Start of Block

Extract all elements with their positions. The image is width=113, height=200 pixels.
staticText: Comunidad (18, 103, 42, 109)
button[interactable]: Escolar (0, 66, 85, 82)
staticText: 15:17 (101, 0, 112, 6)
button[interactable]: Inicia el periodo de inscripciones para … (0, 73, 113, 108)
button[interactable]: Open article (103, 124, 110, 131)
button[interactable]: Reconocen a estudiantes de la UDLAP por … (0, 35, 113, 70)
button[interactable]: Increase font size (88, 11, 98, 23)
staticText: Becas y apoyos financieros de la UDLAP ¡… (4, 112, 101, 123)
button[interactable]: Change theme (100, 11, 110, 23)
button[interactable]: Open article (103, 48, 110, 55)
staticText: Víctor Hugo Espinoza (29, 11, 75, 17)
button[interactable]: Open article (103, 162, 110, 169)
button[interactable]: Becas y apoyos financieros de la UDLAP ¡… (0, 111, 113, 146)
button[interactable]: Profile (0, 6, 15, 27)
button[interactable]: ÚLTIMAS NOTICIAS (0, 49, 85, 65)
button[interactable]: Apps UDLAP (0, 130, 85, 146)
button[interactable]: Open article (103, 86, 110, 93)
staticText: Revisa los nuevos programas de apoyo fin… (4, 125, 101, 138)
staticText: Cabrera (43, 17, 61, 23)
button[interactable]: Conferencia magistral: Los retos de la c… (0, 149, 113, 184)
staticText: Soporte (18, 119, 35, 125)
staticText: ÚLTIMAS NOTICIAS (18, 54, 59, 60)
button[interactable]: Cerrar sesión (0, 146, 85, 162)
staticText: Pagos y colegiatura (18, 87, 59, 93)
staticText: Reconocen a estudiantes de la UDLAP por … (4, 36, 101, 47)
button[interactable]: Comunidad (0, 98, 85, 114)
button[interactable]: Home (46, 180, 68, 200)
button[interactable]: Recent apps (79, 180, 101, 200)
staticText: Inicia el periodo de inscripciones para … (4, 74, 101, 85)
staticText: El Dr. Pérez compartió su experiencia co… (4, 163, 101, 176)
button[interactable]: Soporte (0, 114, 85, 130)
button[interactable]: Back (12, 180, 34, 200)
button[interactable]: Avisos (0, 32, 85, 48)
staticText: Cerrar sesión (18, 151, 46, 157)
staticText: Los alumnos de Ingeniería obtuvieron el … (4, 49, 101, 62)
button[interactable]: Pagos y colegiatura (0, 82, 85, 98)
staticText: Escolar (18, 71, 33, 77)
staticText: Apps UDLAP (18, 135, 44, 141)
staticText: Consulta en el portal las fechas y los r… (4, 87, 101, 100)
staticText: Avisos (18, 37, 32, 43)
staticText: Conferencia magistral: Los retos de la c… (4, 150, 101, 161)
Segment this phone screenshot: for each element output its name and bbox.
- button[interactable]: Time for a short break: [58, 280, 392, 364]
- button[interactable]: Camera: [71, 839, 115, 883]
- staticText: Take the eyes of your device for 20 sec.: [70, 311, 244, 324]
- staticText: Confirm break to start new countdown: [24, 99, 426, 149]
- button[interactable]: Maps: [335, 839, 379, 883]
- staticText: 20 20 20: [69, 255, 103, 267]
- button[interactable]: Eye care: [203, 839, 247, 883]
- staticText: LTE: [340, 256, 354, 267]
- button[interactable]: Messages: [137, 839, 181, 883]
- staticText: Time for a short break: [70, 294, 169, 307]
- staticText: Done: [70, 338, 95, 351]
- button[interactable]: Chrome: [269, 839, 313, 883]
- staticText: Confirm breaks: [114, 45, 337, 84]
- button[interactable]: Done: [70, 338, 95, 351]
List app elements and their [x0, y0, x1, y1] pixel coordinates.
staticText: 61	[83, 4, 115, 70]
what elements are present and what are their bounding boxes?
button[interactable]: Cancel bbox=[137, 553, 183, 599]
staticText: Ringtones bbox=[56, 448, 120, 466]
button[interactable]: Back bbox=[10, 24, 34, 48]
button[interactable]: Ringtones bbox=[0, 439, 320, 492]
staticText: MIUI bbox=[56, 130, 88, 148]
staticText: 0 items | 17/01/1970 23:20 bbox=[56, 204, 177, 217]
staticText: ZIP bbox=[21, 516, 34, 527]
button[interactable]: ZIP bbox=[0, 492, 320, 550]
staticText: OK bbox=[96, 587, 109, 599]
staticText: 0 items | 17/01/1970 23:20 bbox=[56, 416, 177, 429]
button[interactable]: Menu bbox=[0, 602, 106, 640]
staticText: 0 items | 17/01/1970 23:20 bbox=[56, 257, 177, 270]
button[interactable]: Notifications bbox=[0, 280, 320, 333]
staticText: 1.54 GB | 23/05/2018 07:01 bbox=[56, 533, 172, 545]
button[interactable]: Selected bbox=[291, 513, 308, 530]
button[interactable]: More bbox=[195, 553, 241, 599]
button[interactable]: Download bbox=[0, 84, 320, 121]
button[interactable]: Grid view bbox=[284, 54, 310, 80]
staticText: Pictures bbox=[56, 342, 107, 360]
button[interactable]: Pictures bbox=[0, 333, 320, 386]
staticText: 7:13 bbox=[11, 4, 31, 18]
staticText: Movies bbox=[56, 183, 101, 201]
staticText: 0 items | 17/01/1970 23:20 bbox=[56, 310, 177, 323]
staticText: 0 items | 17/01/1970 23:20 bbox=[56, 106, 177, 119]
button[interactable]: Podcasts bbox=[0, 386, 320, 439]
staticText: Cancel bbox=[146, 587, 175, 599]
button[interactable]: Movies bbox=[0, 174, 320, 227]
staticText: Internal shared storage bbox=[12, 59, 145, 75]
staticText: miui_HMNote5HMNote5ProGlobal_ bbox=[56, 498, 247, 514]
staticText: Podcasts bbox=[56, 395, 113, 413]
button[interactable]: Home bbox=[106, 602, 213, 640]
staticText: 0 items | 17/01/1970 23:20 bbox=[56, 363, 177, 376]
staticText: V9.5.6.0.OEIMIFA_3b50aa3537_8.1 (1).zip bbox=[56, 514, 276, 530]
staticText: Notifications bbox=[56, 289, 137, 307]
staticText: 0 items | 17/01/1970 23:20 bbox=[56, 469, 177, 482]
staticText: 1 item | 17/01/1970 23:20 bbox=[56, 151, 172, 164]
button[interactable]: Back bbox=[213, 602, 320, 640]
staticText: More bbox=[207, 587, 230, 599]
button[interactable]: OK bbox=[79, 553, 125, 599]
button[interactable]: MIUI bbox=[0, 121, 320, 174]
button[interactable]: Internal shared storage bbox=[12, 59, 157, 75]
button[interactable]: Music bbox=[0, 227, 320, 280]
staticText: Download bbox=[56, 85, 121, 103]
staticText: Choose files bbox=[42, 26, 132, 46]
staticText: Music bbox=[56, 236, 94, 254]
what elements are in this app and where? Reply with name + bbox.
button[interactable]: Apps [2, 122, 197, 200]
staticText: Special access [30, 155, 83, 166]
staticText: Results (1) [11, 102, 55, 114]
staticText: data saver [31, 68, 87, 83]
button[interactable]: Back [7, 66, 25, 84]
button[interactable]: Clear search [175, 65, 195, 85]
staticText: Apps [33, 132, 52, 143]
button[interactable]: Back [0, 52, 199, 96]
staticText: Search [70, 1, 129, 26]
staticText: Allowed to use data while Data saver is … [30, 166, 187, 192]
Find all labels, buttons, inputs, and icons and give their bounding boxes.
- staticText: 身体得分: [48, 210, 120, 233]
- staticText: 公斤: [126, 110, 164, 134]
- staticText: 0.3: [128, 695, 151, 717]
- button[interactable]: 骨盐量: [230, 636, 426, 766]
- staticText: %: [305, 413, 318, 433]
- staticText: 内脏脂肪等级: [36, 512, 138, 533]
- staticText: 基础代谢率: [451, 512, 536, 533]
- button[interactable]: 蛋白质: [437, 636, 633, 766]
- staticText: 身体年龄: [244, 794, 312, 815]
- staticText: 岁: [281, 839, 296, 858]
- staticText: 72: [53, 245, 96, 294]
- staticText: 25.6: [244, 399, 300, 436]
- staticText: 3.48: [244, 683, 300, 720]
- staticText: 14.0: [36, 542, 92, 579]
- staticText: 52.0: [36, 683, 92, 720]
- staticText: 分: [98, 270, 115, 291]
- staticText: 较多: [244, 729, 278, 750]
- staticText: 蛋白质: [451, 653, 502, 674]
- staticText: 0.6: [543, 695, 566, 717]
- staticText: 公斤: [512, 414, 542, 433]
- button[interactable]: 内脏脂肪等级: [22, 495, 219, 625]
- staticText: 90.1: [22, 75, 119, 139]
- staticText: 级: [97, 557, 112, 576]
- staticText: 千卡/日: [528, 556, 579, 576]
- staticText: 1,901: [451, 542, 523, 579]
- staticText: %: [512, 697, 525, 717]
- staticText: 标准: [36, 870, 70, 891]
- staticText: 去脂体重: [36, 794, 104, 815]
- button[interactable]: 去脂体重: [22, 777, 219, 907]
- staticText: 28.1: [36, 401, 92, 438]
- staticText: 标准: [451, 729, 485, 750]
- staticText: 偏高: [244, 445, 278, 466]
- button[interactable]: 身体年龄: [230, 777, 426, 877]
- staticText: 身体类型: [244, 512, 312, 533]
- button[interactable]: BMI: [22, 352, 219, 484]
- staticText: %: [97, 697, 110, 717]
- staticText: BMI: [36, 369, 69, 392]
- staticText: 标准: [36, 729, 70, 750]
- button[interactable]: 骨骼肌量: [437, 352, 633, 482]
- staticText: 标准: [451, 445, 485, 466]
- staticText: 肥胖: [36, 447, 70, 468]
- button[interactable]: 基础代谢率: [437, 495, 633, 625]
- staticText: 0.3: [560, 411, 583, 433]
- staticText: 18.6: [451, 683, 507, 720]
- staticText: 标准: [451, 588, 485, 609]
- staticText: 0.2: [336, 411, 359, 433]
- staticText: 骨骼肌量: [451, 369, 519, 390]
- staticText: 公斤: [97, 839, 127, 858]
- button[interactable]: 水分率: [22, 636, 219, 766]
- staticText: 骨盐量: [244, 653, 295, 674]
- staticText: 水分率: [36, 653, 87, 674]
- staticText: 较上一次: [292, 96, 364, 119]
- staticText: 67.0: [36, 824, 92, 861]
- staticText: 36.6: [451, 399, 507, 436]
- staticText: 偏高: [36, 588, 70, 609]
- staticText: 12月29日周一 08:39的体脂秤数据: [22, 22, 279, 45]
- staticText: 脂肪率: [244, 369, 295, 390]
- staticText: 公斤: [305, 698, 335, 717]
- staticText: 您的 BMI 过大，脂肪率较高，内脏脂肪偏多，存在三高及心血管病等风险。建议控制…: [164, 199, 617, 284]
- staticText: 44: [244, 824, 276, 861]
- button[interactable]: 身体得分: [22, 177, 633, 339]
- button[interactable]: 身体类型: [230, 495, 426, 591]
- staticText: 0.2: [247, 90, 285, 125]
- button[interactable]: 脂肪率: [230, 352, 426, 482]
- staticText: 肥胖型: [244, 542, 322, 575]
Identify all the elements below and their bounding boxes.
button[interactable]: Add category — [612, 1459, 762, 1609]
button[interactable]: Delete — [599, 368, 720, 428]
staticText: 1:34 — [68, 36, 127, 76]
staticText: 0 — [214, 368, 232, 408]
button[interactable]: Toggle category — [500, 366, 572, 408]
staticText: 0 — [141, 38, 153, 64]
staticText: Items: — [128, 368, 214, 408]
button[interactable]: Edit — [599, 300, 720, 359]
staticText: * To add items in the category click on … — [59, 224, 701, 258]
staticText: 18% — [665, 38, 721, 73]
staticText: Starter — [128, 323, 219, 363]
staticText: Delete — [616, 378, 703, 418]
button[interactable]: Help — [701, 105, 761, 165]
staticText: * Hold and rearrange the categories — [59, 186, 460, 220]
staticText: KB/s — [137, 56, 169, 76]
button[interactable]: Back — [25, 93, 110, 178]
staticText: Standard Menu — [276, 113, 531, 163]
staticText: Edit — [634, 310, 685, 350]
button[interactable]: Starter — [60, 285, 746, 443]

End of Block

*Exercise goal*. Which lines of the listing contain the string "More"? Copy every one of them.

*Written response*.
button[interactable]: More bbox=[195, 553, 241, 599]
staticText: More bbox=[207, 587, 230, 599]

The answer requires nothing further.